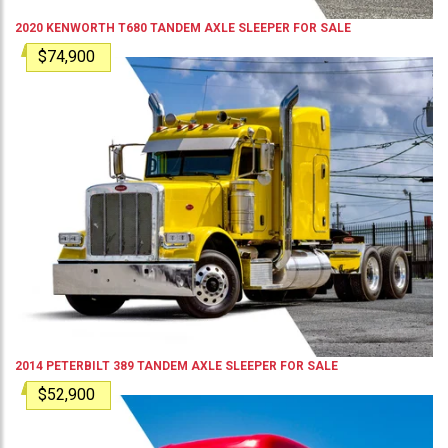
2020
KENWORTH
T680
TANDEM AXLE SLEEPER
FOR SALE
$74,900
2014
PETERBILT
389
TANDEM AXLE SLEEPER
FOR SALE
$52,900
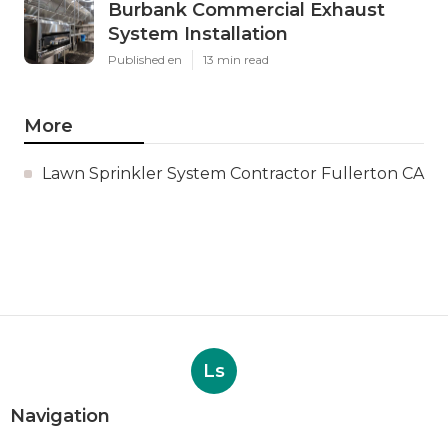
Burbank Commercial Exhaust
System Installation
Published en
13 min read
More
Lawn Sprinkler System Contractor Fullerton CA
Ls
Navigation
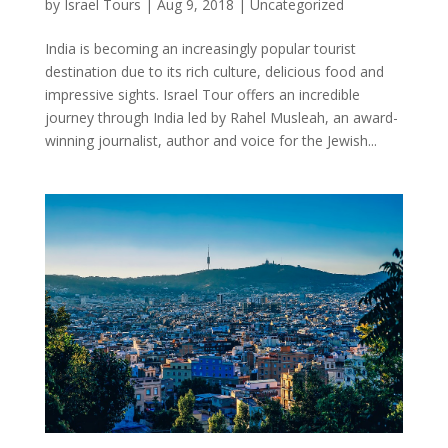
by
Israel Tours
|
Aug 9, 2018
|
Uncategorized
India is becoming an increasingly popular tourist
destination due to its rich culture, delicious food and
impressive sights. Israel Tour offers an incredible
journey through India led by Rahel Musleah, an award-
winning journalist, author and voice for the Jewish...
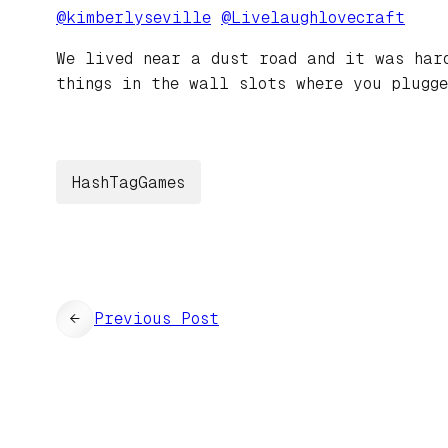
@
kimberlyseville
@
Livelaughlovecraft
We lived near a dust road and it was har
things in the wall slots where you plugge
HashTagGames
←
Previous Post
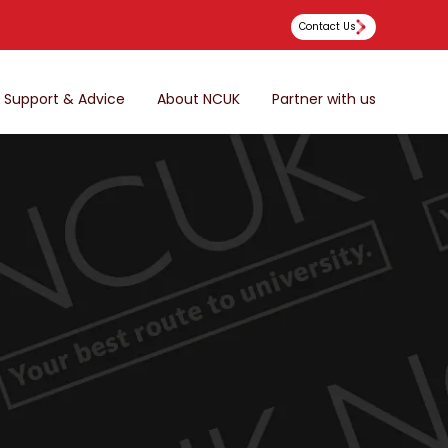
Contact Us
Support & Advice
About NCUK
Partner with us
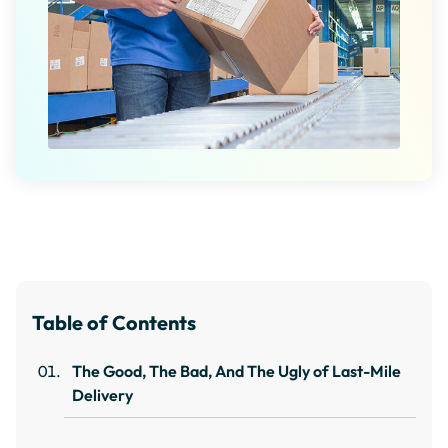
Table of Contents
The Good, The Bad, And The Ugly of Last-Mile
Delivery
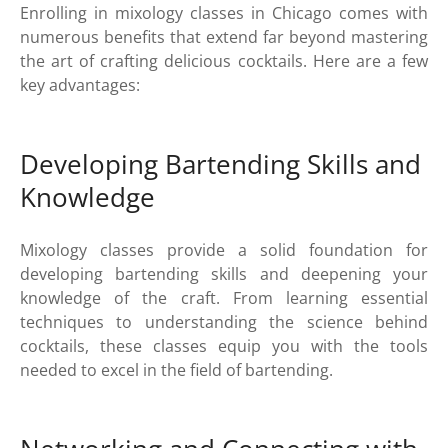
Enrolling in mixology classes in Chicago comes with
numerous benefits that extend far beyond mastering
the art of crafting delicious cocktails. Here are a few
key advantages:
Developing Bartending Skills and
Knowledge
Mixology classes provide a solid foundation for
developing bartending skills and deepening your
knowledge of the craft. From learning essential
techniques to understanding the science behind
cocktails, these classes equip you with the tools
needed to excel in the field of bartending.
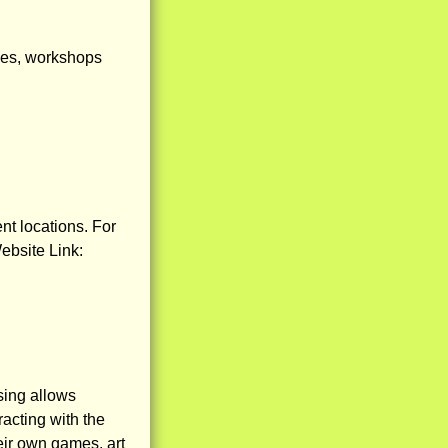
sses, workshops
nt locations. For
ebsite Link:
sing allows
acting with the
eir own games, art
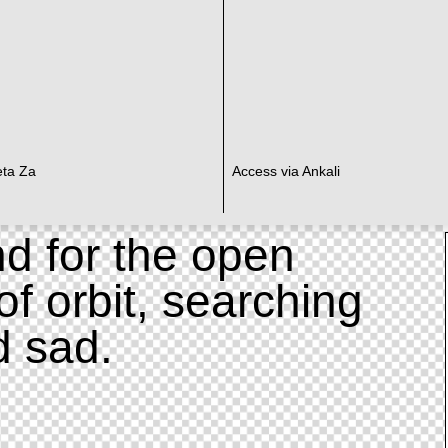
eta Za
Access via Ankali
d for the open
of orbit, searching
d sad.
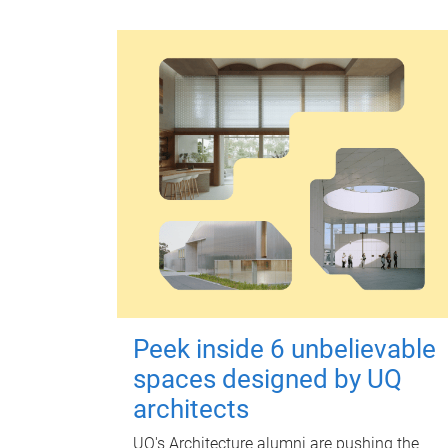
Peek inside 6 unbelievable
spaces designed by UQ
architects
UQ's Architecture alumni are pushing the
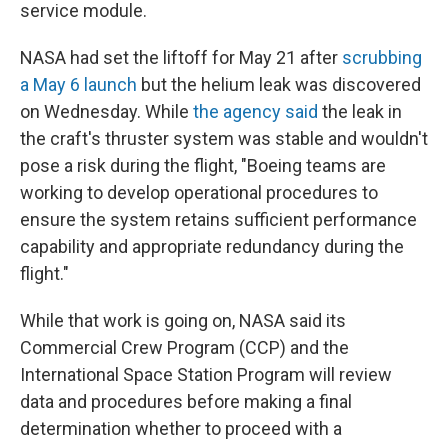
k
n
service module.
NASA had set the liftoff for May 21 after
scrubbing
a May 6 launch
but the helium leak was discovered
on Wednesday. While
the agency said
the leak in
the craft's thruster system was stable and wouldn't
pose a risk during the flight, "Boeing teams are
working to develop operational procedures to
ensure the system retains sufficient performance
capability and appropriate redundancy during the
flight."
While that work is going on, NASA said its
Commercial Crew Program (CCP) and the
International Space Station Program will review
data and procedures before making a final
determination whether to proceed with a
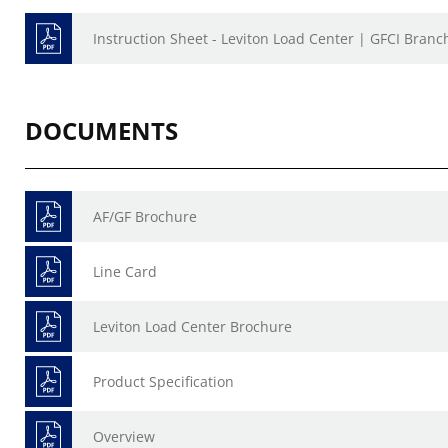
Instruction Sheet - Leviton Load Center | GFCI Branc
DOCUMENTS
AF/GF Brochure
Line Card
Leviton Load Center Brochure
Product Specification
Overview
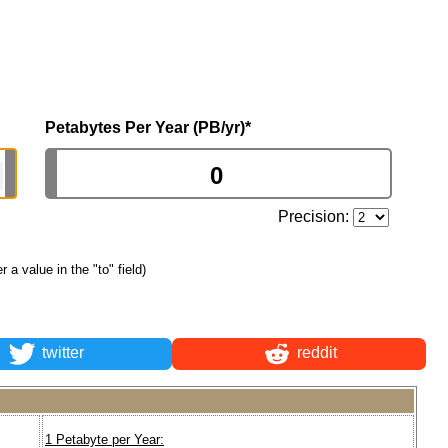
Petabytes Per Year (PB/yr)
*
Precision:
er a value in the "to" field)
twitter
reddit
1 Petabyte per Year:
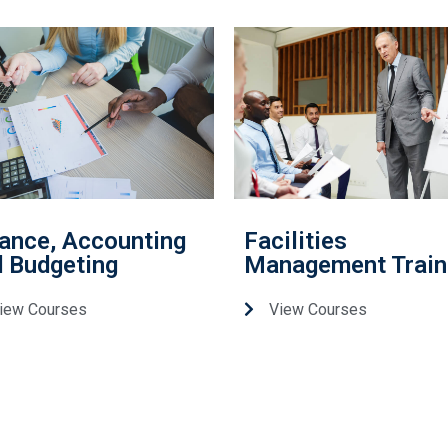
ance, Accounting
Facilities
 Budgeting
Management Train
iew Courses
View Courses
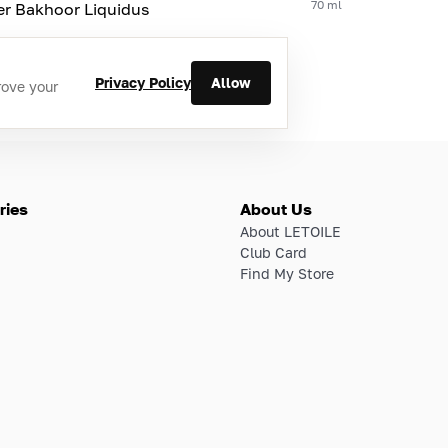
70 ml
er Bakhoor Liquidus
Privacy Policy
Allow
rove your
ries
About Us
About LETOILE
Club Card
Find My Store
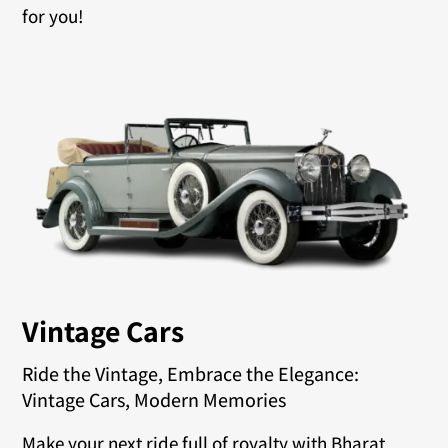
for you!
Vintage Cars
Ride the Vintage, Embrace the Elegance:
Vintage Cars, Modern Memories
Make your next ride full of royalty with Bharat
=======
▶ [What you need to do]
Each line of the records is to be reproduced exactly, and each picture dropped.

▶ [Output]
2020
KENWORTH
T680
TANDEM AXLE SLEEPER
FOR SALE
$74,900
2014
PETERBILT
389
TANDEM AXLE SLEEPER
FOR SALE
$52,900
Burbank Commercial Exhaust
System Installation
Published en
13 min read
More
Lawn Sprinkler System Contractor Fullerton CA
Ls
Navigation
by
Israel Tours
|
Aug 9, 2018
|
Uncategorized
India is becoming an increasingly popular tourist
destination due to its rich culture, delicious food and
impressive sights. Israel Tour offers an incredible
journey through India led by Rahel Musleah, an award-
winning journalist, author and voice for the Jewish...
@
kimberlyseville
@
Livelaughlovecraft
We lived near a dust road and it was har
things in the wall slots where you plugge
HashTagGames
←
Previous Post
Contact Us
Support & Advice
About NCUK
Partner with us
Table of Contents
The Good, The Bad, And The Ugly of Last-Mile
Delivery
Enrolling in mixology classes in Chicago comes with
numerous benefits that extend far beyond mastering
the art of crafting delicious cocktails. Here are a few
key advantages:
Developing Bartending Skills and
Knowledge
Mixology classes provide a solid foundation for
developing bartending skills and deepening your
knowledge of the craft. From learning essential
techniques to understanding the science behind
cocktails, these classes equip you with the tools
needed to excel in the field of bartending.
sses, workshops
nt locations. For
ebsite Link:
sing allows
acting with the
eir own games, art
eta Za
Access via Ankali
d for the open
of orbit, searching
d sad.
Peek inside 6 unbelievable
spaces designed by UQ
architects
UQ's Architecture alumni are pushing the
k
n
service module.
NASA had set the liftoff for May 21 after
scrubbing
a May 6 launch
but the helium leak was discovered
on Wednesday. While
the agency said
the leak in
the craft's thruster system was stable and wouldn't
pose a risk during the flight, "Boeing teams are
working to develop operational procedures to
ensure the system retains sufficient performance
capability and appropriate redundancy during the
flight."
While that work is going on, NASA said its
Commercial Crew Program (CCP) and the
International Space Station Program will review
data and procedures before making a final
determination whether to proceed with a
Instruction Sheet - Leviton Load Center | GFCI Branc
DOCUMENTS
AF/GF Brochure
Line Card
Leviton Load Center Brochure
Product Specification
Overview
Petabytes Per Year (PB/yr)
*
Precision:
er a value in the "to" field)
twitter
reddit
1 Petabyte per Year:
ance, Accounting
Facilities
 Budgeting
Management Train
iew Courses
View Courses
70 ml
er Bakhoor Liquidus
Privacy Policy
Allow
rove your
ries
About Us
About LETOILE
Club Card
Find My Store
for you!
Vintage Cars
Ride the Vintage, Embrace the Elegance:
Vintage Cars, Modern Memories
Make your next ride full of royalty with Bharat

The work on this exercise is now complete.